Sunday, November 21, 2010

Black Magic Woman fails to bewitch me

By Tiffany Young
This novel by Justin Gustainis begins with supernatural investigator Quincey Morris showing up in a small, Texas town to rid the town of vampires. Morris is a likeable, if not predictable, character, with his take-charge attitude and quiet demeanor. When Walter LaRue comes into his office telling Morris about supernatural acts in his home threatening the lives of his family, Quincey takes on the case, saying he will take care of it.
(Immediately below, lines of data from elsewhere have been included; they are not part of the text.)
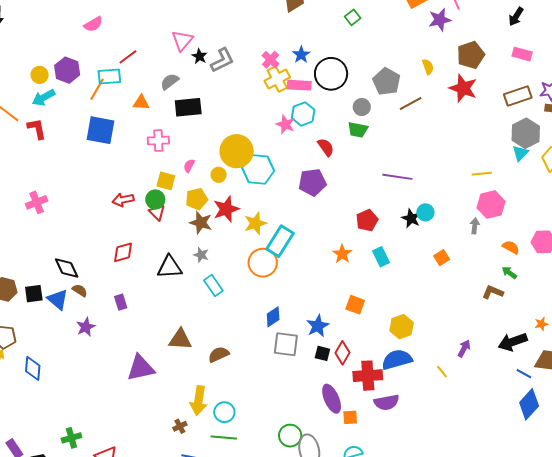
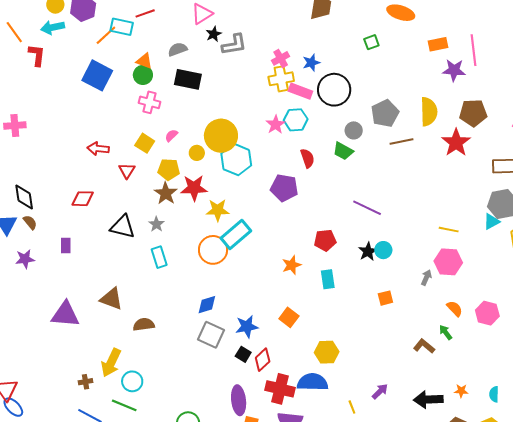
yellow semicircle: (428, 67) -> (429, 112), size x1.8
green circle: (155, 199) -> (143, 75), moved

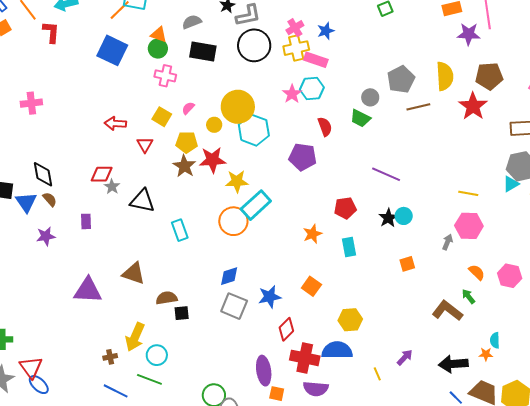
black circle: (334, 90) -> (254, 45), moved
gray star: (156, 224) -> (112, 187), moved
brown L-shape: (424, 346) -> (447, 311), size x1.4
black square: (243, 354) -> (182, 313), moved, turned -35
cyan semicircle: (494, 394) -> (495, 340), moved

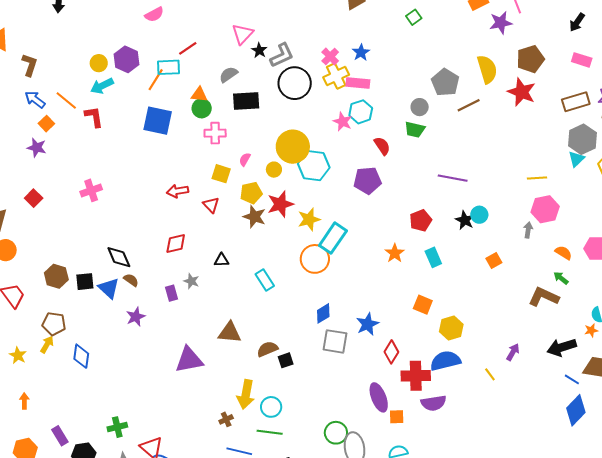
gray star: (112, 187) -> (191, 281), moved
black triangle: (142, 201) -> (222, 260), size x0.6
orange square: (311, 286) -> (423, 305), moved

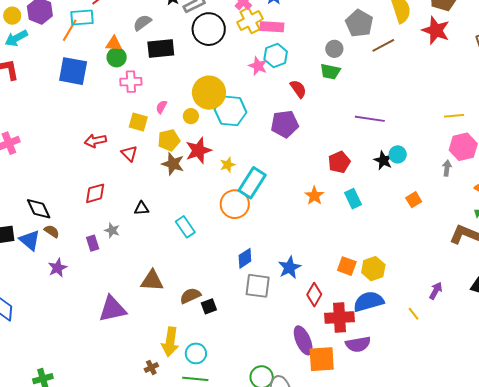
yellow star: (309, 219) -> (228, 165), size x0.7
orange square: (423, 305) -> (347, 266), moved
orange square: (397, 417) -> (322, 359), size x1.8

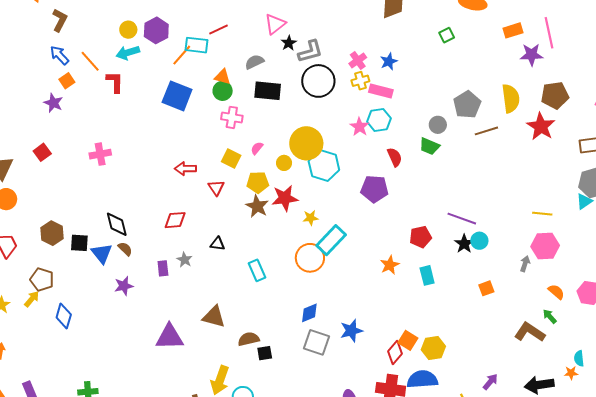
yellow cross: (250, 21) -> (360, 81), size x0.7
purple line: (370, 119) -> (462, 219), moved
red diamond: (314, 295) -> (395, 353), moved

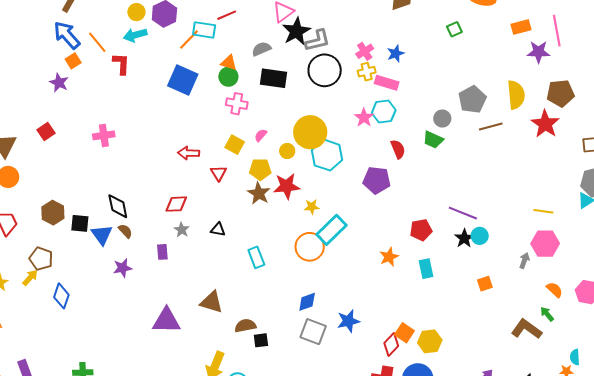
black star: (289, 43) -> (296, 31), size x1.8
blue arrow: (59, 55) -> (67, 35), size x1.4
gray star: (185, 260) -> (182, 230), moved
After arriving at the home, Quincey finds charms left behind by the wife's mother that had been protecting the family against a powerful dark source and he calls in a friend, white witch Libby Chastain, to help out. The two go on a hunt quite literally to find the witch who is causing all the strife to the family.

In time, the detectives find out that the wife, Marcia LaRue, came from a family that had helped persecute a witch in the Salem witch trials and the descendants of that family are willing to do anything to get revenge.

Meanwhile, an FBI-type agent from South Africa—who has experience with supernatural activity—is flown in to help with a case of repeated child murders. Agent Van Dreenan and Agent Fenton may not have immediate respect or affection for one another, but in time come to an understanding as Fenton discovers a new respect for things that seem implausible.

Both teams set out on a series of leads to find the culprit behind their respective crimes only to find they may be looking for the same criminal or criminals.

"Black Magic Woman" may have been a bit too supernatural for my tastes. While I enjoyed portions of the book, there were times when sexual-type activities seemed to just come from nowhere without any kind of romance, there were so many demons and witches it was difficult to keep track of what was going on at times and some of the grammar and spelling mistakes in the book were distracting. There are also times when the novel gets a bit cheesy going from one silly spell to another—especially toward the end of the novel.

That being said, it wasn't a terrible novel and it certainly wasn't one that took much time reading. If you like dark novels, you may want to check it out despite my unenthusiastic review.

1 comment:

  1. This book was utterly forgettable. Not boring, just sort of "there".

    The spelling mistakes were strange.